/hiatus

Localization QA tool

Primary LanguageRuby

hiatus

hiatus is a localization QA tool. Reads various bilingual file formats, runs checks and reports errors detected.
For more details, please see
Slide: http://www.slideshare.net/ahanba/how-to-use-hiatus
Demo: http://youtu.be/6yaiI0OS-3c

Check Items

  • Glossary
    When a glossary source term found in a source segment, checks if corresponding glossary target term exists in a target segment. RegExp supported.

  • Search Source or Target Text (Defined as monolingual)
    Loads expressions from the list, and report errors if the expressions found in a segment. You can choose which segment to search (source or target). RegExp supported.

  • Inconsistency
    Checks inconsistencies in two ways - Source to Target & Target to Source

  • Numbers
    Detects numbers in source but NOT in target.

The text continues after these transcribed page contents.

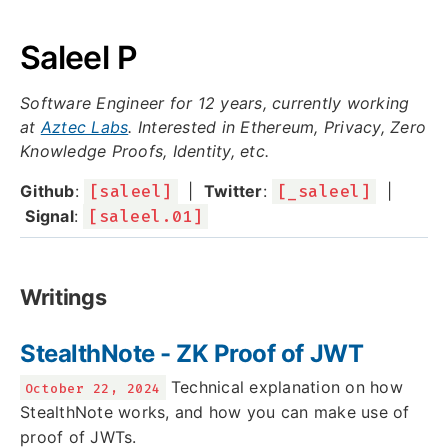
Saleel P
Software Engineer for 12 years, currently working
at
Aztec Labs
. Interested in Ethereum, Privacy, Zero
Knowledge Proofs, Identity, etc.
Github
:
[saleel]
|
Twitter
:
[_saleel]
|
Signal
:
[saleel.01]
Writings
StealthNote - ZK Proof of JWT
Technical explanation on how
October 22, 2024
StealthNote works, and how you can make use of
proof of JWTs.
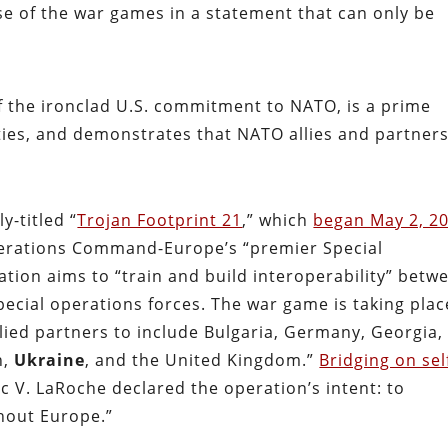
e of the war games in a statement that can only be
f the ironclad U.S. commitment to NATO, is a prime
ities, and demonstrates that NATO allies and partner
y-titled “
Trojan Footprint 21
,” which
began May 2, 2
perations Command-Europe’s “premier Special
ation aims to “train and build interoperability” betw
pecial operations forces. The war game is taking plac
ied partners to include Bulgaria, Germany, Georgia,
n,
Ukraine
, and the United Kingdom.”
Bridging on sel
c V. LaRoche declared the operation’s intent: to
hout Europe.”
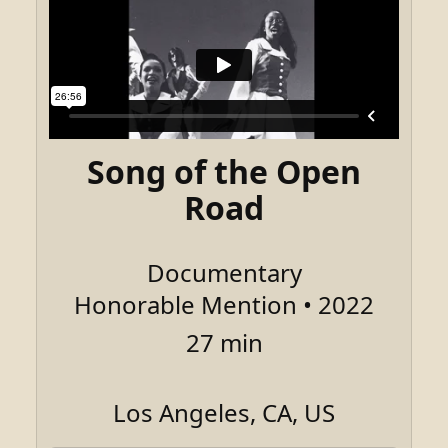
Song of the Open
Road
Documentary
Honorable Mention • 2022
27 min
Los Angeles, CA, US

  • TTX, XLZ, SDLXLIFF Tag Check
    Detects missing or added internal tags.

  • Length
    Length of source and target segments are different more/less than +/- 50%

  • Skipped Translation
    Reports errors if a target segment is blank.

  • Identical Translation
    Reports errors if source and target segments are same

  • Alphanumeric Strings in Target but NOT in Source (Defined as unsourced)
    Effective only when target is non-Alphabet language (i.e. Japanese, Chinese, Korean...).

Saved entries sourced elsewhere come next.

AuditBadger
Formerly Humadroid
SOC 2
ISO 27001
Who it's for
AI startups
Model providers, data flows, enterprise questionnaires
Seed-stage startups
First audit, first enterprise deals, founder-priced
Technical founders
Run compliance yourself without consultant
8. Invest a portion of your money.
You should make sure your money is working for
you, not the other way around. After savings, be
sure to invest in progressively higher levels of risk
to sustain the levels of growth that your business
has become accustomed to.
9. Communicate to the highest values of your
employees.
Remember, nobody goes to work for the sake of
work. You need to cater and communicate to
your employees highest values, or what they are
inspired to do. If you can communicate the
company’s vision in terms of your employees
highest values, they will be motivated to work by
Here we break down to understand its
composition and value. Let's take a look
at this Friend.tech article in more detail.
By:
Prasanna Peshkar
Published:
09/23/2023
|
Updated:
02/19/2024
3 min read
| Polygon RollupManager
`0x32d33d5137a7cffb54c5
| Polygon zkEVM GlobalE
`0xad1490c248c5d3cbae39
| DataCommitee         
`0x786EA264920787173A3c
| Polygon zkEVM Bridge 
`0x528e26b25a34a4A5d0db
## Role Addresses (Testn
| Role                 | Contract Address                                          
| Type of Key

  • Alphanumeric Strings in Source but NOT in Target (Defined as unsourced_rev)
    Effective only when source is non-Alphabet language (i.e. Japanese, Chinese, Korean...).

  • Software
    Checks if 1) Hotkeys (i.e. &A, _A), 2) Missing/Added variables (i.e. %s, %d), and 3) '...' at the end (i.e. Save As...) are consistent between source and target segments.

  • Spell
    Spell check using GNU Aspell library.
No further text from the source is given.